▸ **Data supplied**:
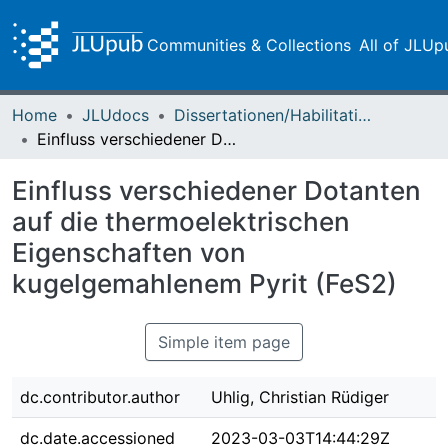
Communities & Collections
All of JLUp
Home
JLUdocs
Dissertationen/Habilitationen
Einfluss verschiedener Dotanten auf die thermoelektrischen Eigenschaften von kugelgemahlenem Pyrit (FeS2)
Einfluss verschiedener Dotanten
auf die thermoelektrischen
Eigenschaften von
kugelgemahlenem Pyrit (FeS2)
Simple item page
dc.contributor.author
Uhlig, Christian Rüdiger
dc.date.accessioned
2023-03-03T14:44:29Z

▸ **Activity**:
The entries above need to be repeated word for word, minus their pictures.

▸ **Answer**:
Communities & Collections
All of JLUp
Home
JLUdocs
Dissertationen/Habilitationen
Einfluss verschiedener Dotanten auf die thermoelektrischen Eigenschaften von kugelgemahlenem Pyrit (FeS2)
Einfluss verschiedener Dotanten
auf die thermoelektrischen
Eigenschaften von
kugelgemahlenem Pyrit (FeS2)
Simple item page
dc.contributor.author
Uhlig, Christian Rüdiger
dc.date.accessioned
2023-03-03T14:44:29Z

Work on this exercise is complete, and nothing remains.